## Activity
When you repeat the listing below, keep every word exactly and leave out each picture.

## Information shown
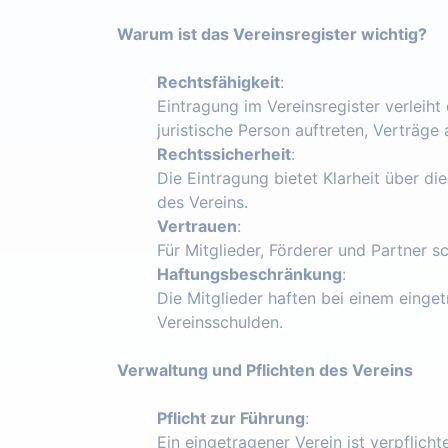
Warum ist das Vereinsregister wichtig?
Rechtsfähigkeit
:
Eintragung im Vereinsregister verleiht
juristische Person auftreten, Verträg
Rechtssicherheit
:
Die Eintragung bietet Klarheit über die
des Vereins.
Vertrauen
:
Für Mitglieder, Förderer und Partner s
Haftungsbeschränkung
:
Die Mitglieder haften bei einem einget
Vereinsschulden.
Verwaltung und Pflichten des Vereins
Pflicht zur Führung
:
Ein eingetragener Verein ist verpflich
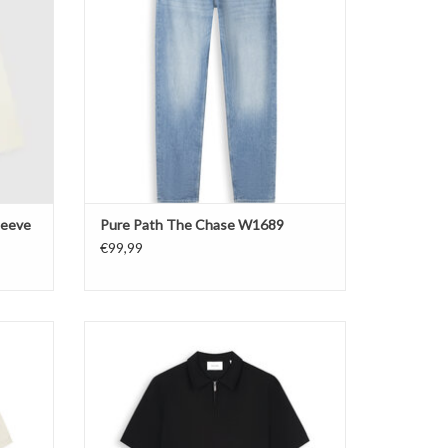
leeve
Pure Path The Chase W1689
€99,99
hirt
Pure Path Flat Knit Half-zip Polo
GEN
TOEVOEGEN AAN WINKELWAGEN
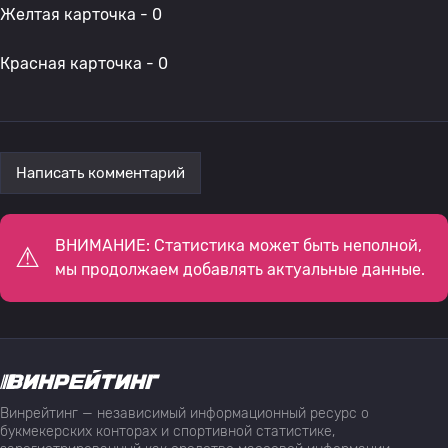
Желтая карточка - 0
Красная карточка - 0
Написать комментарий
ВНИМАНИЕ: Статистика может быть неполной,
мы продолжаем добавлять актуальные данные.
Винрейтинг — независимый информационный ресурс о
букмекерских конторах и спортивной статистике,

## Solution to this problem
Warum ist das Vereinsregister wichtig?
Rechtsfähigkeit
:
Eintragung im Vereinsregister verleiht
juristische Person auftreten, Verträg
Rechtssicherheit
:
Die Eintragung bietet Klarheit über die
des Vereins.
Vertrauen
:
Für Mitglieder, Förderer und Partner s
Haftungsbeschränkung
:
Die Mitglieder haften bei einem einget
Vereinsschulden.
Verwaltung und Pflichten des Vereins
Pflicht zur Führung
:
Ein eingetragener Verein ist verpflich
leeve
Pure Path The Chase W1689
€99,99
hirt
Pure Path Flat Knit Half-zip Polo
GEN
TOEVOEGEN AAN WINKELWAGEN
Желтая карточка - 0
Красная карточка - 0
Написать комментарий
ВНИМАНИЕ: Статистика может быть неполной,
мы продолжаем добавлять актуальные данные.
Винрейтинг — независимый информационный ресурс о
букмекерских конторах и спортивной статистике,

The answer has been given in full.